The two cases attest to the benefits of a well conceived and developed domestic tourism. In the case of Rwanda, I would recommend that as we plan to promote domestic tourism, we focus on the youth and encourage tourism operators to construct student centres in national parks and other tourist destinations.
At Queen Elizabeth Nation Park in western Uganda, you often find bus loads of school and college students on tour. They don’t stay in Mweya Lodge with other tourists but in hostels with double decker beds nearby, at a low cost.
I saw similar facilities in Tsavo National Park in Kenya and in London city, I found students centres where the beds were triple dickers.
This is one way of making tourism affordable to locals. What the operator loses in cost per unit, she/he gains in numbers and at the same time promotes the industry as the students are future customers of the industry.
It should be noted that these centres can be used by other groups who may wish to spend less on accommodation and food. Another notable feature of domestic tourism is camp site facilities where groups can pitch a tent and cook for themselves at a reasonable cost but enjoy the full benefits of their tour.
The Communications Officer for Rwanda Development Board/Tourism and Conservation, Ms Annette T. Mbabazi, agrees with me that her agency in collaboration with all tourism stakeholders need to aggressively promote the domestic tourism sector.

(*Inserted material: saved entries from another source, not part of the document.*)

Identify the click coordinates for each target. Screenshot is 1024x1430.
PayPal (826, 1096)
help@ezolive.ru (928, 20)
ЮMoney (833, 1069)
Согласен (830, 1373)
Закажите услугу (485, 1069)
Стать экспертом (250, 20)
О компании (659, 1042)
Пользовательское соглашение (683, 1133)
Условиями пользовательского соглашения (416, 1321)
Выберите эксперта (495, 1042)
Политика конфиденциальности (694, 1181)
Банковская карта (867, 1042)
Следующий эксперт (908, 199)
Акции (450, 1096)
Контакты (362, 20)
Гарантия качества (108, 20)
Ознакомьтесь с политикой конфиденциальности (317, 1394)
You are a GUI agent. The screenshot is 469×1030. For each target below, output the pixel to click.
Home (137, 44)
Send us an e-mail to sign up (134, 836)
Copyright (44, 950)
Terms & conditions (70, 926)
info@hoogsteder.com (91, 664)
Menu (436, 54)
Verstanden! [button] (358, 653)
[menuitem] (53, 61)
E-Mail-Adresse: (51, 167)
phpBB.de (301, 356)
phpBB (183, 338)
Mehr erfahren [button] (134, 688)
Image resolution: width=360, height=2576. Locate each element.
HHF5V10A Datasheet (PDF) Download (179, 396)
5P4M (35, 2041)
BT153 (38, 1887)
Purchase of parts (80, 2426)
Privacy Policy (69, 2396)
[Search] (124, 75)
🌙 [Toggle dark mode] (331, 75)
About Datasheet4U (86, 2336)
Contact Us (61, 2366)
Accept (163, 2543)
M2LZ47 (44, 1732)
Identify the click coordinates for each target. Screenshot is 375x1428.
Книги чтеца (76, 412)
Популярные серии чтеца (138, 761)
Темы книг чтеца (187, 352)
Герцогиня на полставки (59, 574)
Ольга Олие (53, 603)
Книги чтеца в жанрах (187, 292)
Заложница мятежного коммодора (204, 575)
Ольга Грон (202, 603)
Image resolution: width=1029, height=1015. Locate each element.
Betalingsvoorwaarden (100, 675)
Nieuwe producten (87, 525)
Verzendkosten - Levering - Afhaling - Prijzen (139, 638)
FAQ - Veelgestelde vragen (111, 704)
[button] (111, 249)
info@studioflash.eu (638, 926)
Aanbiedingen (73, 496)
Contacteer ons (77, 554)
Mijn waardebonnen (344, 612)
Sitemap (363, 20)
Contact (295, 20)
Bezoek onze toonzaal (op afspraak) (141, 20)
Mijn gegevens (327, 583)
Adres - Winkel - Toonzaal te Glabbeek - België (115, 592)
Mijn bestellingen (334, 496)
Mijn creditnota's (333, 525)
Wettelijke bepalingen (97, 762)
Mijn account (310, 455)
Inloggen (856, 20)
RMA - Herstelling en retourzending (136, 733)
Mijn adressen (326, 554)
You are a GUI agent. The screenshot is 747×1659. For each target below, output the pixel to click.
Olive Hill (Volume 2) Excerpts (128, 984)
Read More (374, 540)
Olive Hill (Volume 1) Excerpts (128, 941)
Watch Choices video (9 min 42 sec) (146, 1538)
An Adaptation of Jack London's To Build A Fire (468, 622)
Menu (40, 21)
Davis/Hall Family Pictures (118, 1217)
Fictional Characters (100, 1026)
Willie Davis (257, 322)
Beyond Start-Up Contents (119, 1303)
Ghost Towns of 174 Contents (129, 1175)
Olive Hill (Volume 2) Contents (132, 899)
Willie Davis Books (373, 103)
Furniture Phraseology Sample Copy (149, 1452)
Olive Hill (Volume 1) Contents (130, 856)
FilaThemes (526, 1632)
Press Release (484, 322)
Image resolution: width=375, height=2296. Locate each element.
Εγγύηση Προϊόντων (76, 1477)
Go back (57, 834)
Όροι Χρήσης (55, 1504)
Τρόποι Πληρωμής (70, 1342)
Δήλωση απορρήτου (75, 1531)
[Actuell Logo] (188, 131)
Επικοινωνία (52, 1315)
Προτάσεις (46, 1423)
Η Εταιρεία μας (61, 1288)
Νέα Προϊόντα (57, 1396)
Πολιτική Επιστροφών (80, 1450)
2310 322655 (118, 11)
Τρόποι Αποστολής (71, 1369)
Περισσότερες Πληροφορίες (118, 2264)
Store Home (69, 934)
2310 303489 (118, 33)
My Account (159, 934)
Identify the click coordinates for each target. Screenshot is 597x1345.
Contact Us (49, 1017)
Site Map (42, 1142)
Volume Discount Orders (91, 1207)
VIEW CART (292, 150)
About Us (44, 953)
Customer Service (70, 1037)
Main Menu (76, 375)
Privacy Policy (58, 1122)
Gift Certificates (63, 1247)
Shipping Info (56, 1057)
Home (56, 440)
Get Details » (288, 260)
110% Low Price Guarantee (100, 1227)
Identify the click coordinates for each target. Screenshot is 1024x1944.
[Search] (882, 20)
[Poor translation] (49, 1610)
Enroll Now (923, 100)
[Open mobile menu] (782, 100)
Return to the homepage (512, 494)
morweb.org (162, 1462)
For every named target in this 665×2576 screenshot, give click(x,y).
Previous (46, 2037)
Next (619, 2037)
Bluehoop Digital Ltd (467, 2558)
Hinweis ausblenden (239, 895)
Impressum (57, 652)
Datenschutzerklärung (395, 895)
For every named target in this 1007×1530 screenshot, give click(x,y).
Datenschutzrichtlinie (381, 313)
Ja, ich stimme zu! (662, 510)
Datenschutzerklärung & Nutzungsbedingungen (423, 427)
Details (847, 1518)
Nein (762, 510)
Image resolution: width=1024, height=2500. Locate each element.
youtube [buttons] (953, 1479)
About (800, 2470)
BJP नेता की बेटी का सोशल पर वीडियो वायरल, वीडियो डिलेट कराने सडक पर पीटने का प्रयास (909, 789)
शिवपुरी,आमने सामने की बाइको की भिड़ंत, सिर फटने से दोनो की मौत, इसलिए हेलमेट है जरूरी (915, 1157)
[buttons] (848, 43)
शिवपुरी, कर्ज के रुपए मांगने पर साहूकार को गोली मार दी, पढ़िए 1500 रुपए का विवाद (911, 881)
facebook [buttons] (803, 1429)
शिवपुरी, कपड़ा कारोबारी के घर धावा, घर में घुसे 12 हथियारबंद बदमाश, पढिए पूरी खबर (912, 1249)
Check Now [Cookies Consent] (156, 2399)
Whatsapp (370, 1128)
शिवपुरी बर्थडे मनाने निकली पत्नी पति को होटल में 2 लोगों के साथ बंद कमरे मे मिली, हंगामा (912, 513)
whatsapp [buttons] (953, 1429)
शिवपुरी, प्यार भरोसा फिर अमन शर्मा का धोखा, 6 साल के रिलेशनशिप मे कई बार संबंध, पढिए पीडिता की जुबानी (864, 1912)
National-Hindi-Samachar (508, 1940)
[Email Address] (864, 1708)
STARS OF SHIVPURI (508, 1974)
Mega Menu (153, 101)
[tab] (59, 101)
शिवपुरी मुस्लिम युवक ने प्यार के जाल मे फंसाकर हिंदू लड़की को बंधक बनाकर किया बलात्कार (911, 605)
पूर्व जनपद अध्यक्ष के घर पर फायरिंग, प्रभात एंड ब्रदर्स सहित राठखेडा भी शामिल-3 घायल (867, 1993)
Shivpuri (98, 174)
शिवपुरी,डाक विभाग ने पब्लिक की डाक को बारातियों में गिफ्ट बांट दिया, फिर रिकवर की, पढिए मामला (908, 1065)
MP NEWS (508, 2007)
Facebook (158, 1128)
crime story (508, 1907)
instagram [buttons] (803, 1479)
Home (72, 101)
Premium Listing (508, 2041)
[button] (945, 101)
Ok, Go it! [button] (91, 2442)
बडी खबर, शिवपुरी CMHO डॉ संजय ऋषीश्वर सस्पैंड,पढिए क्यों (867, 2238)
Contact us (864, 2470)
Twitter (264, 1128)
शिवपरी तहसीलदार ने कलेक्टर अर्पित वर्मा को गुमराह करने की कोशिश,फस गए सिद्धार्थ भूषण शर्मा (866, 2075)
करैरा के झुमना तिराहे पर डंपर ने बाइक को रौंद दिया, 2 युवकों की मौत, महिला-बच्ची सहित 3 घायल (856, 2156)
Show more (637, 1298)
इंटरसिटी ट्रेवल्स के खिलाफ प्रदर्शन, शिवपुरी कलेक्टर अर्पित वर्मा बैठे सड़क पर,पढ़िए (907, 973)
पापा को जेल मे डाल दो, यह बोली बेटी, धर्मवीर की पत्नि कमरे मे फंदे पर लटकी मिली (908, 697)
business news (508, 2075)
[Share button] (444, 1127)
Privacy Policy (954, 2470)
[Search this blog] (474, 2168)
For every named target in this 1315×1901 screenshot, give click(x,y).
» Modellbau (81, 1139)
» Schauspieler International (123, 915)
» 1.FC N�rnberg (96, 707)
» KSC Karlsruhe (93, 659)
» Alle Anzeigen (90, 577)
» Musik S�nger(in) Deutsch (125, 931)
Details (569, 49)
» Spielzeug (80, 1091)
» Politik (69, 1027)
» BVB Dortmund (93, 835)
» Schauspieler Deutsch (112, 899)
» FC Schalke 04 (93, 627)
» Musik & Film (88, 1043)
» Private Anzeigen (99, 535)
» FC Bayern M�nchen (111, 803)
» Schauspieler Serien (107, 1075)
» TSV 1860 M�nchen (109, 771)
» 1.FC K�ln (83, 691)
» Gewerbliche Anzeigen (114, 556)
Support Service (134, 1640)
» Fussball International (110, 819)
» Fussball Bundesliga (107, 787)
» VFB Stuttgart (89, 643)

The stakeholders should participate towards its growth by organizing forums to educate the population about the benefits of tourism and eradicate the misconception that it is the preserve of foreign tourists.
The Tourism Agency has `set the agenda in relation to preferential treatment of locals through park entry fees. For example Park Entry Fees for Akagera National Park for nationals is 1000 Rwanda francs, 5 USD for foreign residents and 10 USD for foreign visitors. The operators should likewise work out a method of encouraging locals to benefit from the industry.
Public education in respect to domestic tourism has been scanty and far between. For sustainable growth the industry would do well to invest in public education, and to improve road infrastructure so that even non-four -wheel drive cars can access all corners of the parks.
In Kenya tourism stakeholders maintain ‘in and outflow of information pertaining to domestic tourism’, produce tourism media (both print and electronic), organize tour exhibitions, educate people on products and tourist attractions and often negotiate subsidized rates, to promote the sector. We can do the same.